Primeiro, todos os cristãos, sem exceção, são chamados a ministrarou melhor, para gastar suas vidas em minis­tério. Ministério não é um privilégio de uma pequena elite, mas de todos os discípulos de Jesus. Você com certeza notou que eu não disse que todos os cristãos são chamados para o ministério, mas para ministrar — diakonia, serviço. Nós fazemos um grande desserviço à causa cristã sempre que nos referimos ao pastorado como “o ministério”. Ao usar­mos o artigo definido, damos a impressão de que o pastorado é o único ministério que existe, tal como os clérigos me­dievais, que consideravam o sacerdócio como a única (ou, pelo menos, o mais “espiritual”) vocação que existe. Eu abandonei esta visão e, portanto, esta linguagem, há cerca de vinte e cinco anos, e agora convido os meus leitores, caso necessário, a juntarem-se a mim nesta penitência. Hoje, sempre que alguém diz em minha presença que “Fulano de Tal vai seguir o ministério”, eu sempre pergunto com a maior inocência: “E mesmo? A qual ministério você está se referindo?” E quando meu interlocutor replica: “O mi­nistério pastoral”, eu reclamo gentilmente: “Então por que você não disse logo?!” O fato é que a palavra “ministério” é um termo genérico; enquanto não lhe acrescentarmos um adjetivo, ela não terá especificidade.

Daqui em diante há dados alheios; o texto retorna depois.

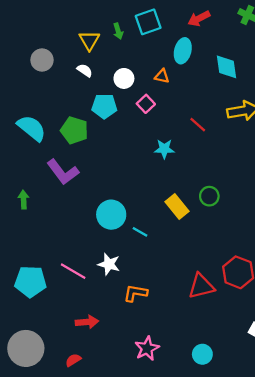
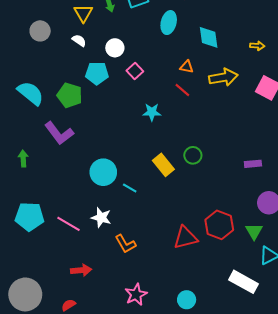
orange triangle: (162, 76) -> (187, 67), moved
cyan pentagon: (30, 282) -> (30, 216), moved
orange L-shape: (135, 293) -> (125, 244), turned -130

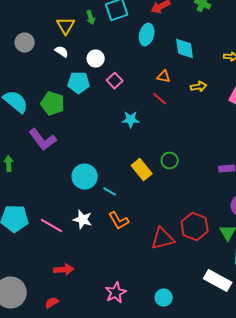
yellow arrow: (223, 77) -> (199, 87), size x0.6
orange L-shape: (125, 244) -> (119, 221), moved

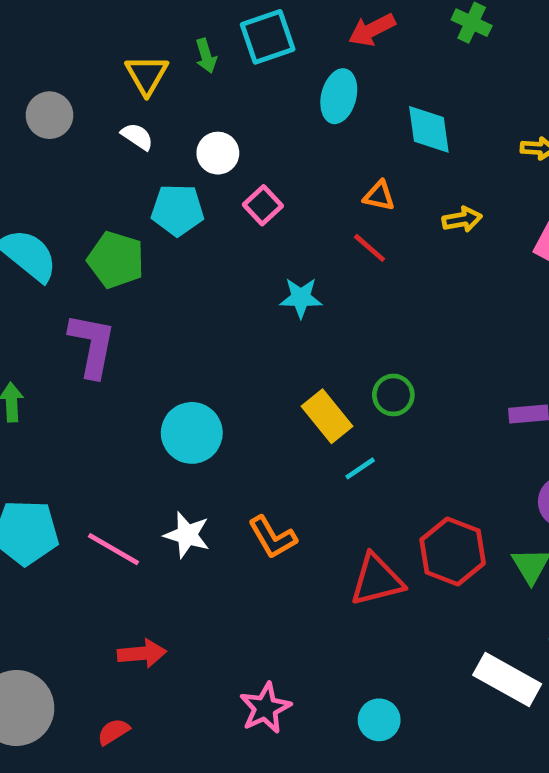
purple L-shape: (43, 140) -> (92, 345), turned -132
cyan line: (110, 192) -> (360, 468), moved, turned -64

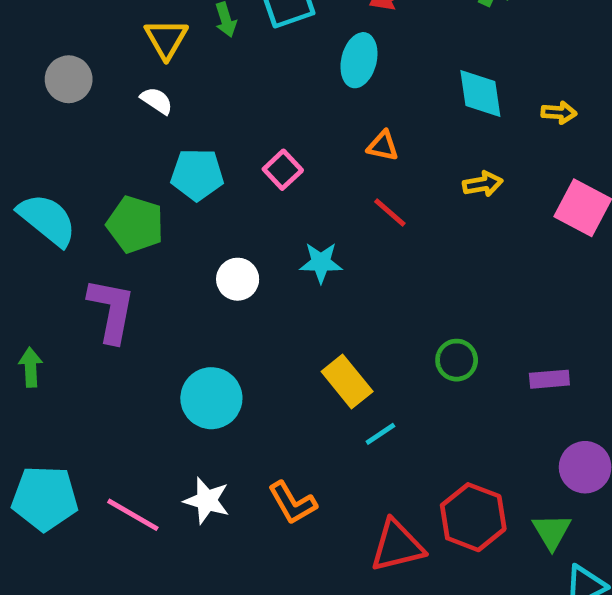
cyan diamond: (429, 129) -> (480, 94), moved
white circle: (218, 153) -> (238, 279), moved
orange triangle: (379, 196) -> (383, 146), moved
green circle: (393, 395) -> (457, 360), moved

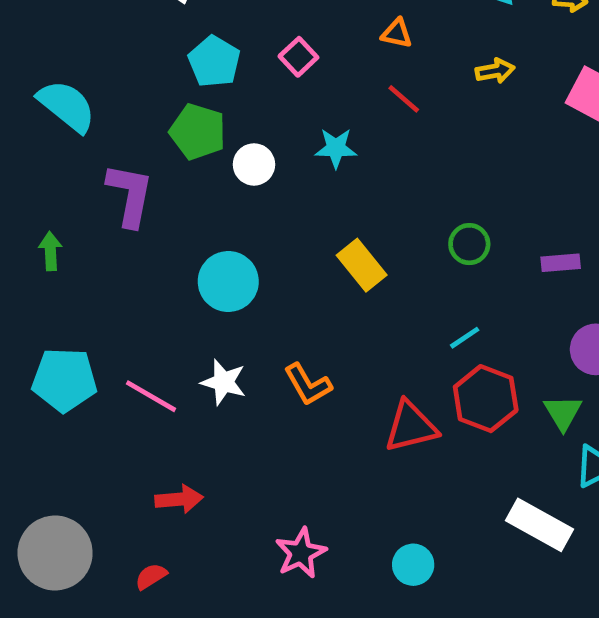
cyan pentagon: (197, 174) -> (214, 61), turned 30
green pentagon: (135, 224) -> (198, 132), moved
cyan line: (380, 434) -> (465, 338), moved

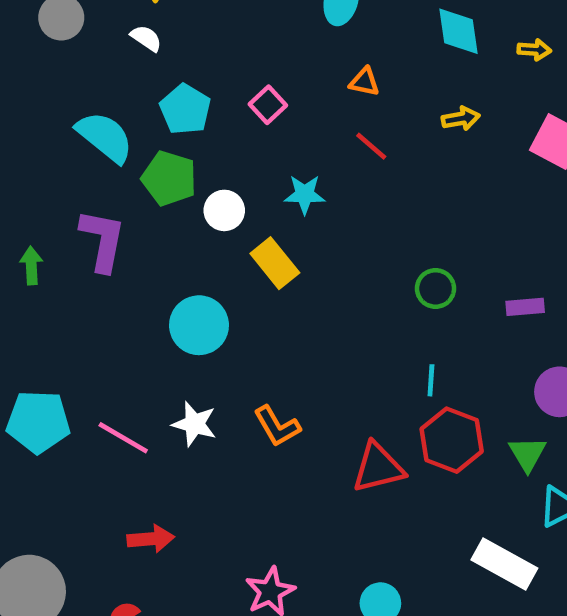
cyan semicircle: (67, 106) -> (105, 137), moved
green arrow: (50, 251) -> (31, 266), moved
yellow rectangle: (362, 265) -> (275, 263), moved
cyan line: (465, 338) -> (431, 380), turned -52

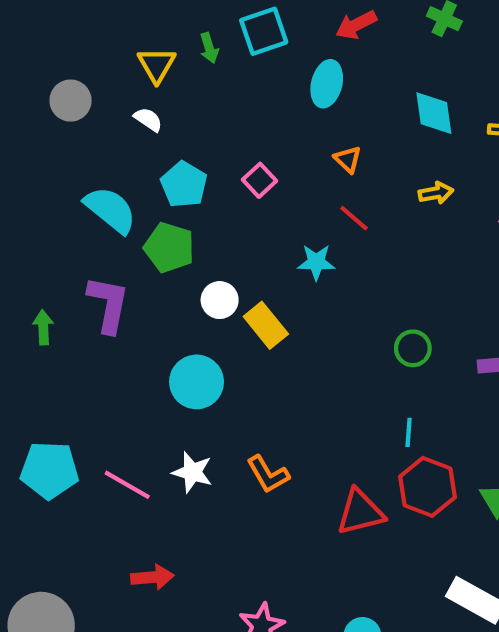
orange triangle: (364, 82) -> (348, 159), turned 32
cyan star: (305, 194) -> (316, 262), moved
white circle: (224, 210) -> (220, 300), moved

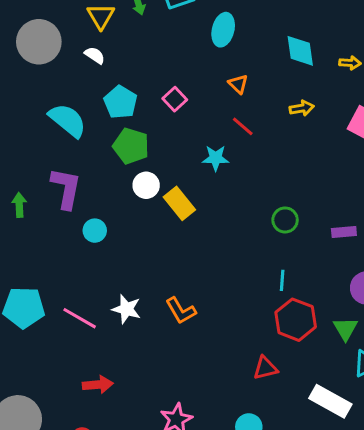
gray circle: (71, 101) -> (39, 42), size x1.5
green pentagon: (169, 248) -> (131, 146), moved
cyan circle: (197, 382) -> (95, 231), moved, size x0.6
red triangle: (360, 512) -> (265, 368), moved, size x0.7

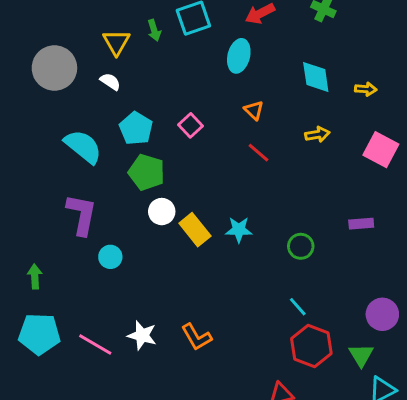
cyan star: (216, 158) -> (239, 230), moved
green arrow: (19, 205) -> (35, 277), moved
purple rectangle: (344, 232) -> (361, 224), moved
cyan line: (282, 280) -> (298, 307), turned -45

Voltemos à minha primeira proposição, de que todos os cristãos, sem exceção, são chamados a ministrar. Como é que eu posso fazer uma declaração tão dogmática? Por causa de Jesus Cristo. Seu senhorio sobre nós tem uma dimensão vocacional, como vimos no capítulo 5. Já que ele é “o servo” por excelência, aquele que se doou sem reservas para o serviço de Deus e dos seres humanos, seria impos­sível ser seu discípulo sem procurar seguir seu exemplo de serviço. Ele pregou o reino, curou os doentes, alimentou os famintos, foi amigo dos que não tinham amigos, defendeu os oprimidos, confortou os enlutados, procurou os perdidos e lavou os pés dos apóstolos. Nenhuma tarefa era pesada demais e nenhum ministério desprezível demais para ele. Ele viveu sua vida e morreu sua morte em serviço inten­samente abnegado. E nós, não vamos imitá-lo? O mundo mede a grandeza pelo sucesso; Jesus a mede pelo serviço.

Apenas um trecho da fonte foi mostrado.